Vancouver Sun | Evan Duggan | Published on: January 24, 2018 | Last Updated: January 24, 2018 10:00 AM PST
Vancouver-based Finning International is returning to a new False Creek Flats office complex that sits on lands the company once donated about 17 years ago.
The world’s largest dealer of Caterpillar heavy machinery is moving about 180 staff to a new office project at 565 Great Northern Way that will also include tenants Samsung, Blackbird Interactive Game Studio, Spaces and others.
The seven-storey LEED-Gold complex will include 160,000 square feet of Class-A office space designed for the creative and digital media environment. It will include a rooftop deck, fitness centre, a 2,000-sq.-ft. ground-level retail pavilion and a 20,000-sq.-ft. public plaza.
The project, being co-developed by PCI Developments and Low Tide Properties, is nearly three-quarters leased and is set to open by this summer.
It is the first multi-tenant office building in the area in 18 years, and the first of nearly two million square feet of new density that is being planned for the neighbourhood following the approval of a broad rezoning plan of False Creek Flats by City Council in the fall.
“This is big news for a city that now has the second-lowest downtown office vacancy rate in North America and limited new supply coming to market,” said Blair Quinn, an executive vice-president at CBRE, the listing agency for the project.
“This adds significant supply to an emerging neighbourhood,” he said.

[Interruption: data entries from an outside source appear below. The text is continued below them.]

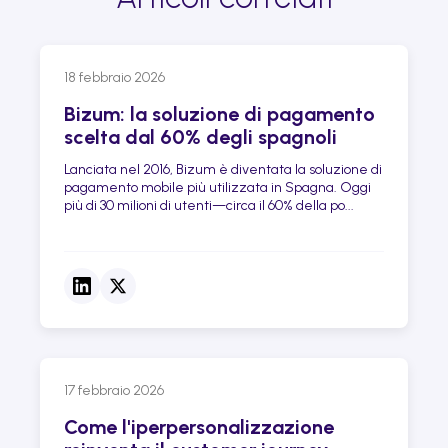
18 febbraio 2026
Bizum: la soluzione di pagamento
scelta dal 60% degli spagnoli
Lanciata nel 2016, Bizum è diventata la soluzione di
pagamento mobile più utilizzata in Spagna. Oggi
più di 30 milioni di utenti—circa il 60% della po...
17 febbraio 2026
Come l'iperpersonalizzazione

Finning International will be moving its global headquarters from downtown Vancouver back to False Creek Flats, occupying 29,000 sq. ft. in the new building for several of its business streams.
Finning was founded in Vancouver in 1933.
“We had about 7.3 hectares of property down there (on Great Northern Way) that we opened in 1964,” said Dave Cummings, Finning’s chief information officer.
“That was our epicentre for the business for a very long time,” he said on a call from the company’s office in Santiago, Chile. “Around 2000, as our business grew and Vancouver grew, having heavy industrial equipment being worked on in an area where there was much more residential and white-collar commercial activity obviously had implications.”
Finning donated the land to the Great Northern Way Trust, which is overseen by UBC, BCIT, SFU and Emily Carr University.
“They ultimately developed it into a digital hub,” Cummings said. “That was the vision in the beginning.”
PCI and Low Tide eventually purchased a plot of land from the trust and are now bringing Finning back into the fold, where its corporate headquarters, Canadian operations group and Finning Digital will all operate under one roof, Cummings said.
He said Finning will have about 180 staff working in the new space.
Blackbird Interactive Game Studio will also move from a nearby space into a 29,000-sq.-ft. unit in the building. Spaces, a co-working company, leased another 39,000 sq. ft., and Samsung took about 20,000 sq. ft. Others will be announced soon.
PCI and Low Tide purchased the property from the trust in 2016, said Tim Grant, vice president with PCI Developments. He said they are aiming for a mix of local and global tenants.
“When we sat down with the trust early on and started talking about what our plan was, I think we all hoped it would be the types of names we’re seeing, and we’re really pleased,” he told Postmedia.
Great Northern Way would benefit from having more people and more animation around the Emily Carr campus node, Grant said.
He said the fifth and sixth floor of the building remain available for lease.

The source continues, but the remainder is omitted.